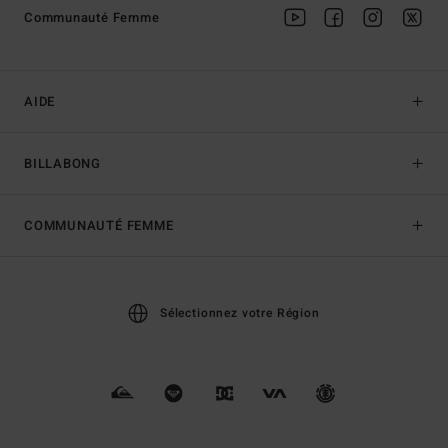
Communauté Femme
AIDE
BILLABONG
COMMUNAUTÉ FEMME
Sélectionnez votre Région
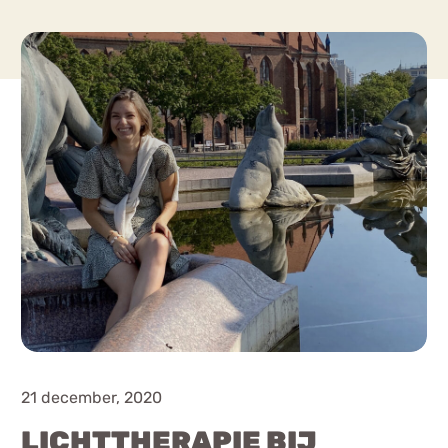
Chat
Forum
s
Anorexia Nervosa
Eetbuien
Pi
21 december, 2020
LICHTTHERAPIE BIJ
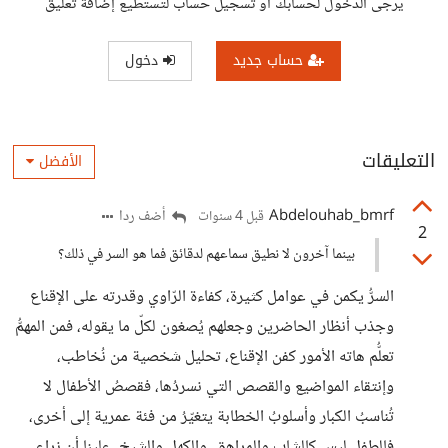
يرجى الدخول لحسابك أو تسجيل حساب لتستطيع إضافة تعليق
حساب جديد
دخول
التعليقات
الأفضل
Abdelouhab_bmrf
أضف ردا
قبل 4 سنوات
2
بينما آخرون لا نطيق سماعهم لدقائق فما هو السر في ذلك؟
السرُّ يكمن في عوامل كثيرة، كفاءة الرّاوي وقدرته على الإقناع
وجذب أنظار الحاضرين وجعلهم يُصغون لكلّ ما يقوله، فمن المهمُّ
تعلُّم هاته الأمور كفن الإقناع، تحليل شخصية من نُخاطب،
وإنتقاء المواضيع والقصص التي نسردُها، فقصصُ الأطفال لا
تُناسبُ الكبار وأسلوبُ الخطابة يتغيّرُ من فئة عمرية إلى أخرى،
فالطفل ليس كالشاب والمراهق، والكهل والشيخ، علينا أن نراعي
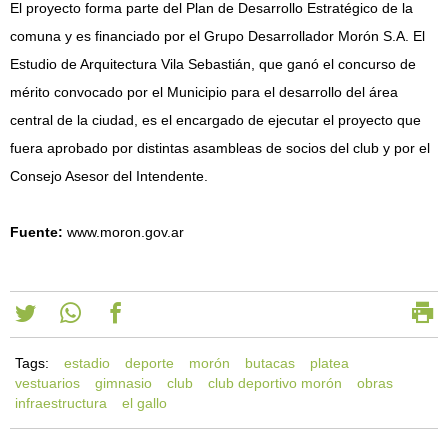
El proyecto forma parte del Plan de Desarrollo Estratégico de la
comuna y es financiado por el Grupo Desarrollador Morón S.A. El
Estudio de Arquitectura Vila Sebastián, que ganó el concurso de
mérito convocado por el Municipio para el desarrollo del área
central de la ciudad, es el encargado de ejecutar el proyecto que
fuera aprobado por distintas asambleas de socios del club y por el
Consejo Asesor del Intendente.
Fuente:
www.moron.gov.ar
Tags:
estadio
deporte
morón
butacas
platea
vestuarios
gimnasio
club
club deportivo morón
obras
infraestructura
el gallo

**Work to complete**. Keep every word of the lines above unchanged in the copy, and omit the pictures.

**Response to this exercise**.
Communauté Femme
AIDE
BILLABONG
COMMUNAUTÉ FEMME
Sélectionnez votre Région
Chat
Forum
s
Anorexia Nervosa
Eetbuien
Pi
21 december, 2020
LICHTTHERAPIE BIJ
يرجى الدخول لحسابك أو تسجيل حساب لتستطيع إضافة تعليق
حساب جديد
دخول
التعليقات
الأفضل
Abdelouhab_bmrf
أضف ردا
قبل 4 سنوات
2
بينما آخرون لا نطيق سماعهم لدقائق فما هو السر في ذلك؟
السرُّ يكمن في عوامل كثيرة، كفاءة الرّاوي وقدرته على الإقناع
وجذب أنظار الحاضرين وجعلهم يُصغون لكلّ ما يقوله، فمن المهمُّ
تعلُّم هاته الأمور كفن الإقناع، تحليل شخصية من نُخاطب،
وإنتقاء المواضيع والقصص التي نسردُها، فقصصُ الأطفال لا
تُناسبُ الكبار وأسلوبُ الخطابة يتغيّرُ من فئة عمرية إلى أخرى،
فالطفل ليس كالشاب والمراهق، والكهل والشيخ، علينا أن نراعي
El proyecto forma parte del Plan de Desarrollo Estratégico de la
comuna y es financiado por el Grupo Desarrollador Morón S.A. El
Estudio de Arquitectura Vila Sebastián, que ganó el concurso de
mérito convocado por el Municipio para el desarrollo del área
central de la ciudad, es el encargado de ejecutar el proyecto que
fuera aprobado por distintas asambleas de socios del club y por el
Consejo Asesor del Intendente.
Fuente:
www.moron.gov.ar
Tags:
estadio
deporte
morón
butacas
platea
vestuarios
gimnasio
club
club deportivo morón
obras
infraestructura
el gallo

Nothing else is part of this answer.